Girl Scouts make pottery at Mathers Museum

Mathers Pottery

A large group of excited girls sat at long tables in the Mathers Museum of World Cultures.

Sarah Hatcher, curator of education at the museum, spoke above the din to introduce Malcolm Mobutu Smith, a professor in the Henry Radford Hope School of Fine Arts.

“All right, here we go,” Hatcher said. “We’re very glad today to have you all here.”

The girls, all Girl Scout Brownies in second or third grade, attended the Sunday event to earn a badge.

A lecture on clay, a scavenger hunt and a make-your-own pottery session were all part of the event.

“We started this last fall,” Hatcher said. “The event was designed with Girl Scouts in mind, but it’s open to anyone who would like to come. It’s a relatively new series of programs for us. So far it’s been really well received.”

Hatcher said they coordinate one scout day every semester.
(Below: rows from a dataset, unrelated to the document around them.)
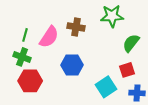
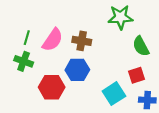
brown cross: (76, 27) -> (82, 41), moved
green semicircle: (131, 43) -> (141, 46), turned -66
red hexagon: (30, 81) -> (52, 87), moved

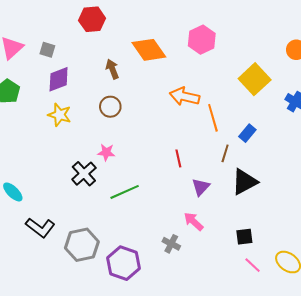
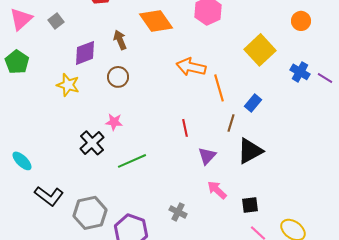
gray square: (47, 50) -> (56, 21), turned 35
purple diamond: (59, 79) -> (85, 53), moved
pink arrow: (194, 221) -> (217, 190), moved

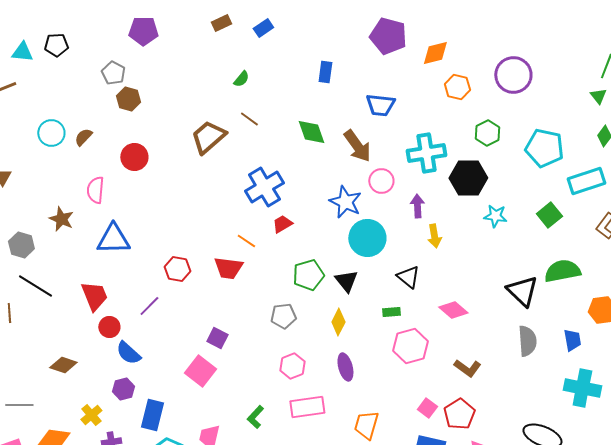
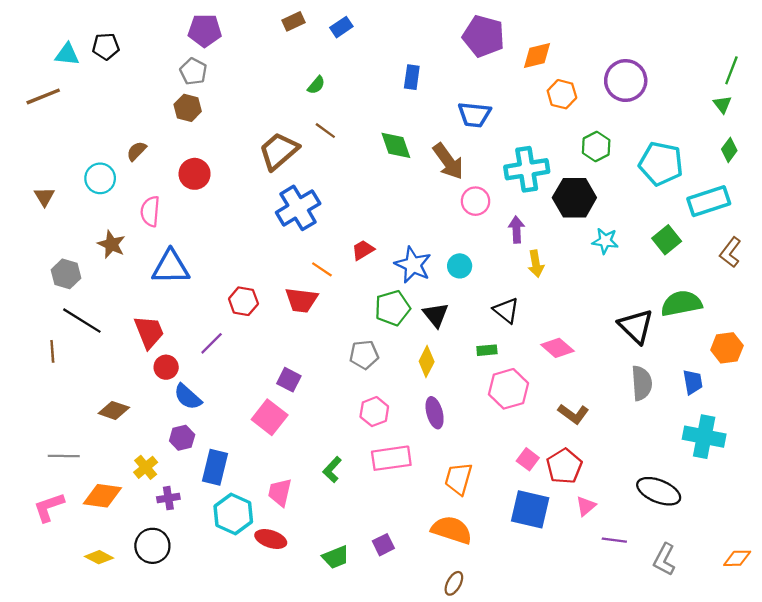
gray pentagon: (113, 73) -> (193, 71), moved
cyan circle: (51, 133) -> (100, 178), moved
blue cross: (264, 187) -> (298, 208), moved
blue star: (345, 202) -> (413, 265), moved
cyan circle: (367, 238) -> (460, 266), size x0.6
For this semester’s event, she asked Smith if he would be available to speak to the group.

“Malcolm has actually used our collection as a point of inspiration for his students for a long time,” Hatcher said. “He brings his classes over, and he’s a great teacher. We thought he would be a wonderful voice for these young ladies to listen to.”

Smith prepared a small lecture for the group discussing the properties of clay and pottery.

“The relationship between all the IU entities and places like the museum, I’ve been involved with since I stepped through the door,” Smith said. “I started teaching here in 2001, and both through teaching and also other interactions, I’ve had cause to bring my students here.”

Smith said the museum has a mission to provide access to its archives.

“I’ve always had an affinity with that, so I’ve gotten to know the people that work here,” Smith said. “Because they know me, they asked me if I would be willing to volunteer for this.”

Before beginning his lecture, Smith placed a small piece of unfired clay and a piece of fired clay in water.

He asked the group to make a prediction of what would happen to the two different pieces. The girls predicted the fired piece would turn back into clay.

Smith opened his lecture with a question.

“Where does clay come from?” Smith asked.

A chorus of eager voices rose to answer his question.

“Water!”

“Mud!”

“Dirt!”

Allie Brooks, a second grader at Pinnacle School, sat in the front of the room, questioning and commenting on Smith’s presentation.

As Smith talked about different elements relating to clay and pottery, the word terra cotta came into discussion.

“Do you eat it?” Brooks asked.

Giggles echoed around the room.

Toward the end of his lecture, Smith showed the girls a piece of his pottery. He then licked the piece to demonstrate how clay soaks up water.

At the end, Smith showed the girls the two different pieces of clay he had placed in water at the beginning of the discussion.

The unfired piece had partially dissolved into mud, and the fired piece was unchanged.
Following Smith’s lecture, Hatcher showed the girls pieces of ancient Incan pottery and took them on a scavenger hunt.

Once the hunt was finished, the girls made their way back to the room in which they’d started. On their tables sat plastic bags filled with homemade clay mixture.

The girls were instructed how to make pinch pots before they were turned loose on the mixture.

Brooks sat rolling and folding the clay.

“I’m making a caterpillar,” Brooks said. “First, all you need to do is roll it like this. Then you make it into a shape. Then I kind of flatten it out. I make a big one for the head and little ones for the body.”

After working on the caterpillar for a little while, Brooks paused and took a long look at the piece in front of her.

“It’s going to be a masterpiece,” she said.